As Gethals and Allison mention there are 12 types of heroes. They call it a Taxonomy of heroism. Out of the 12, two of them are the types that put themselves at physical risks. These are the military personnel and courageous civilians. The remaining ten are heroes who take social risk.
1. Trending heroes
As the name mentions, trending heroes are heroes whose influence are always changing, it can be either on the rise or on the fall. Trending heroes can be stars or presidents, they follow the laws of gravity, what goes up must come down.
2. Transitory heroes
The 15 minutes of fame hero. Unlike trending heroes, transitory heroes have a very short self life. After their heroic act and glimpse of fame they are forgotten.
3. Transitional heroes
Transitional heroes are our heroes who change as we grow up and mature. The heroes themselves do not change. We outgrow our heroes and we pick new heroes to replace our childhood heroes.
4. Tragic heroes
Heros who become their own downfall. Oedipus, Hamlet, Macbeth and Brutus are some of the best examples for tragic heroes.
5. Transposed heroes
Individuals who start as a hero and convert to a villain. While Tragic and Transposed heroes both fall from the hero status, Tragic heroes never recover. Transposed heroes on the other hand will thrive in their new role, making the choices to become the villain. Best example of this is Harvey Dent/Two-face from batman.
6. Transparent heroes
The behind the scenes heroes. The most under-appreciated hero. They are our teachers, our parents, healthcare workers, etc.
7. Traditional heroes
The prototypical hero, the classic hero. Noble, morally good and all that jazz. (my words not Gethals and Allison)
8. Transfigured heroes
People are often hungry for heroes, Transfigured heroes is when a person’s actions aren’t very heroic but are exaggerate. It’s often said people will hear/see what they want. Transfigured heroes settle our need for heroes.
9. Transforming heroes
Hero whose actions change them as an individual and trasform the world around them. They change a way we see or think about the world around us. Albert Einstein, Elvis Presley and Steve Jobs are some good examples of Trasforming heroes.
10. Transcendent heroes
Lately there is Transcendent heroes, these are the heroes who don’t simply fit into one category of the Taxonomy of heroism. These heroes could be a mix of two types of heroes. A hero could be a transforming hero but also a traditional one.

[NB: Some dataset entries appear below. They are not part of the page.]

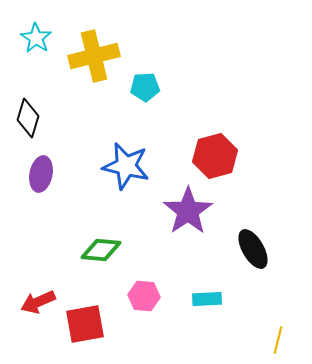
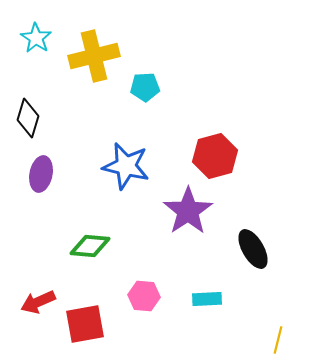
green diamond: moved 11 px left, 4 px up
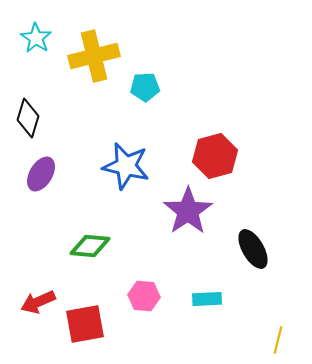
purple ellipse: rotated 20 degrees clockwise
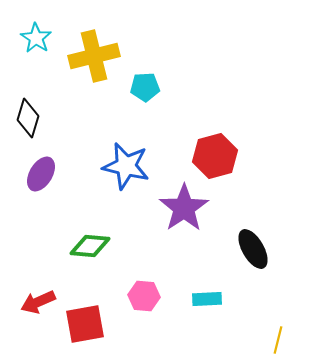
purple star: moved 4 px left, 3 px up
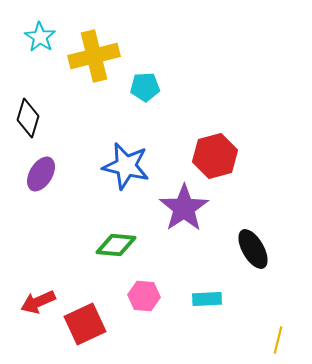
cyan star: moved 4 px right, 1 px up
green diamond: moved 26 px right, 1 px up
red square: rotated 15 degrees counterclockwise
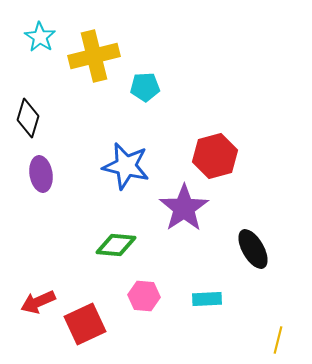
purple ellipse: rotated 40 degrees counterclockwise
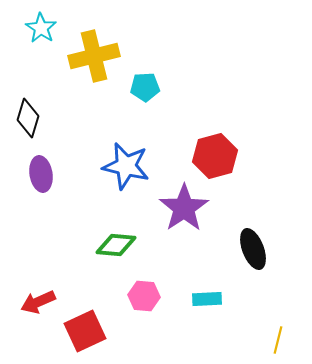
cyan star: moved 1 px right, 9 px up
black ellipse: rotated 9 degrees clockwise
red square: moved 7 px down
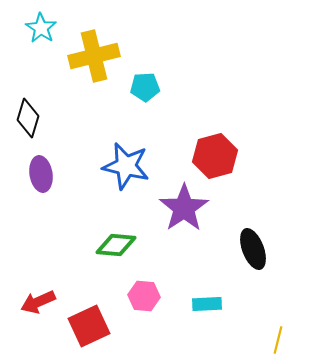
cyan rectangle: moved 5 px down
red square: moved 4 px right, 5 px up
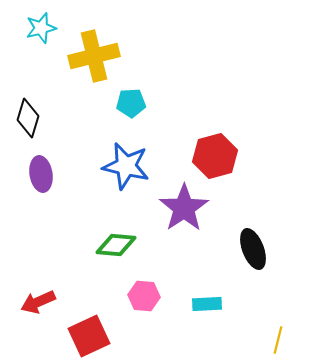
cyan star: rotated 24 degrees clockwise
cyan pentagon: moved 14 px left, 16 px down
red square: moved 10 px down
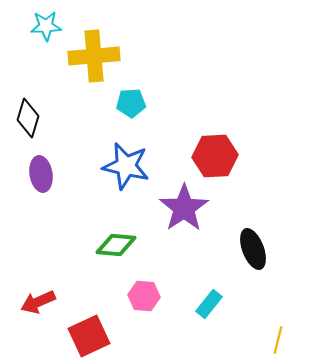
cyan star: moved 5 px right, 2 px up; rotated 12 degrees clockwise
yellow cross: rotated 9 degrees clockwise
red hexagon: rotated 12 degrees clockwise
cyan rectangle: moved 2 px right; rotated 48 degrees counterclockwise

I think it’s really nice having all these types of heroes, it really helps explain what a hero, how to define one and how some of us have heroes that other people wouldn’t see as a hero. It also helps you see why someone is labelled as a hero. I also think it’s really good to know that a hero isn’t just a knight in shining amour ready to take down the dragon and save the princess, you don’t need to be physically strong to be a hero.
Goethals, George R., and Scott T. Allison. “Making Heroes: The Construction of Courage, Competence, and Virtue.” Advances in Experimental Social Psychology 46 (2012): 183-235.